The interest is not new. In January 2026, the Murmansk region ranked fourth among Russian regions by number of foreign tourists registered at hotels — behind Moscow, St Petersburg and the Moscow region, according to official statistics. Oleg Terebenin, owner of one of the region’s largest tour operators, predicted that India could become the top source of foreign visitors to the region by the end of 2026, surpassing China.

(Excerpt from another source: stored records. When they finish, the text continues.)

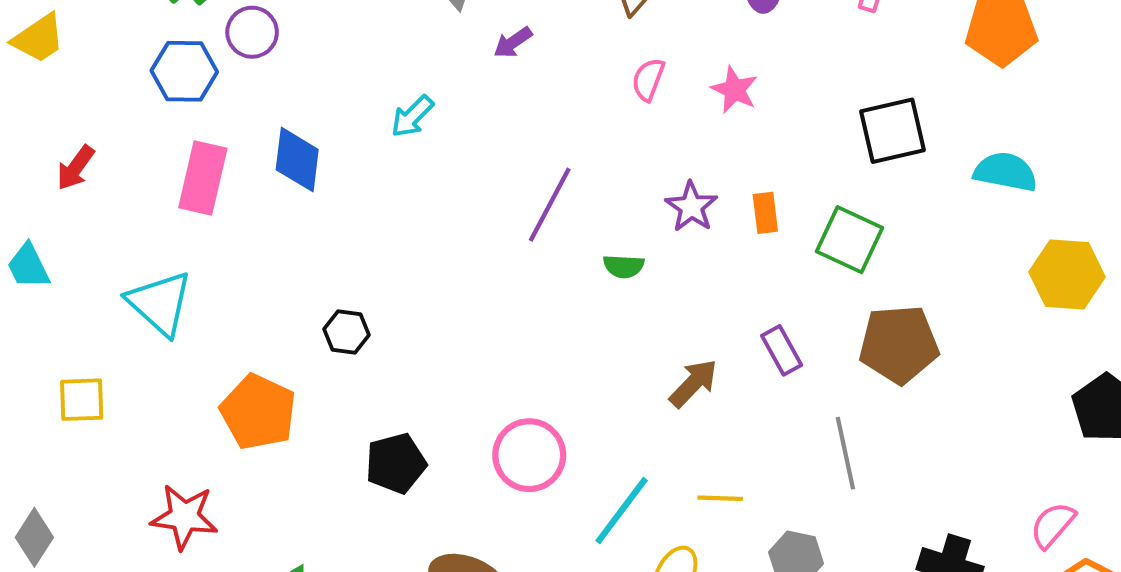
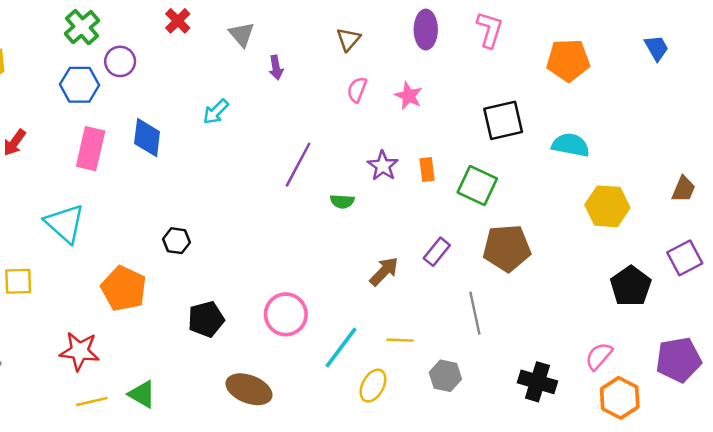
purple arrow: (513, 43) -> (276, 68), turned -65
purple rectangle: (782, 350) -> (437, 252), turned 68

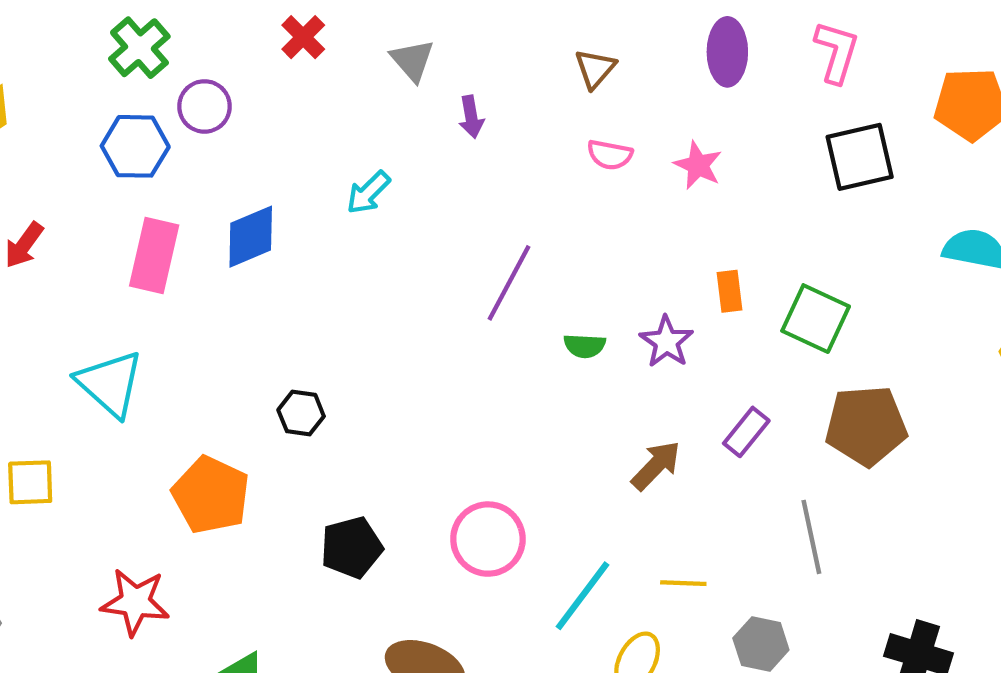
pink semicircle: (357, 90) -> (610, 155), turned -100
black square: (503, 120) -> (860, 157), moved
blue diamond: (147, 138) -> (251, 237), turned 60
purple star: (383, 166) -> (666, 342), moved

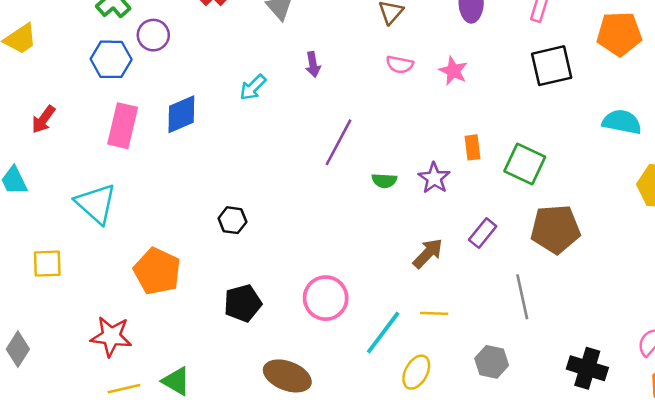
purple arrow: (471, 117) -> (313, 64), moved
black hexagon: (301, 413) -> (232, 220), moved
yellow line: (683, 583) -> (434, 313), moved

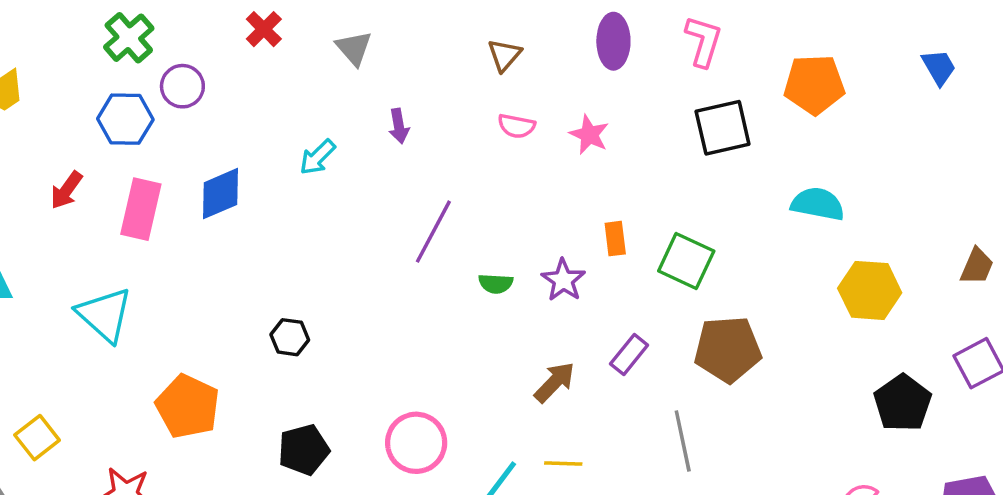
red arrow: (43, 119) -> (66, 190), moved
yellow square: (47, 264) -> (37, 438), moved, turned -36

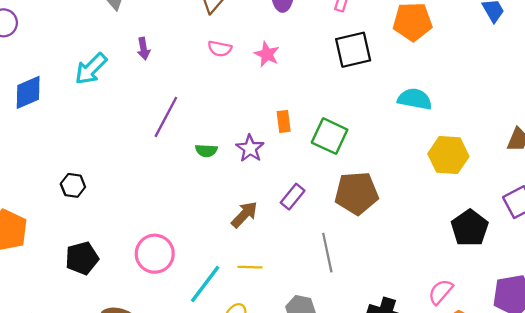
cyan arrow: (317, 157) -> (91, 69), size x1.4

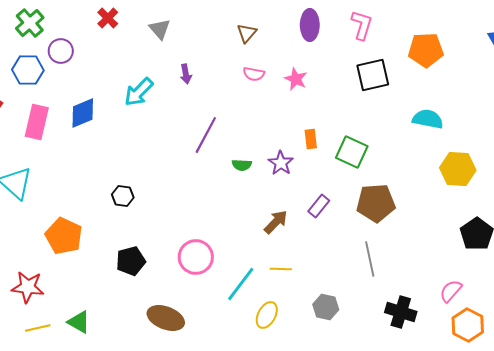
gray line: (327, 253) -> (370, 259), moved

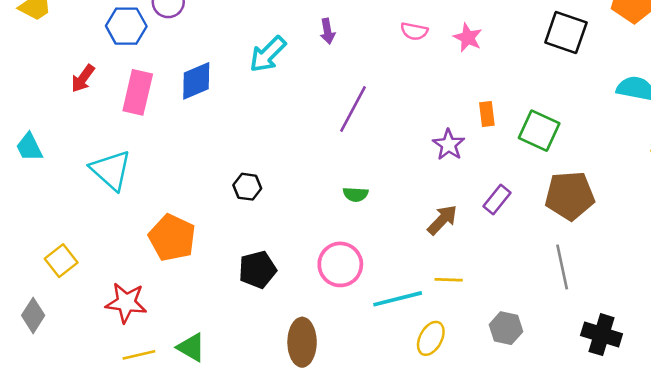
black square: (373, 75) -> (566, 32), turned 32
green semicircle: (242, 165) -> (356, 194), moved
cyan line: (241, 284) -> (398, 299), turned 39
brown ellipse: (166, 318) -> (302, 342), turned 69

The appeal is partly about novelty and partly about price: comparable Arctic experiences in Norway cost two to three times as much, industry figures say. The northern lights, winter wilderness and the sheer distance from India’s climate also appear to drive demand.


A Structural Shift

The regional push is taking place against a backdrop of intensifying federal-level engagement. Russian President Vladimir Putin visited New Delhi in December 2025 for a two-day state visit, during which the two sides signed 29 documents including a programme for strategic economic cooperation through 2030, with a stated goal of reaching $100bn in annual trade. Prime Minister Narendra Modi is expected to visit Russia in 2026 for the next bilateral summit.

Yet the events of the past week underline a recurring theme: federal agreements create the framework, but regional actors must fill it. In Kazan, the gap between potential and actual investment was described as “enormous.” In Yekaterinburg, executives are still waiting for direct flights. In the Murmansk region, tour operators are still learning what Indian visitors want to eat.

“The best time to do business with India was yesterday,” Kazan’s consul general told seminar participants. “The second best time is today.”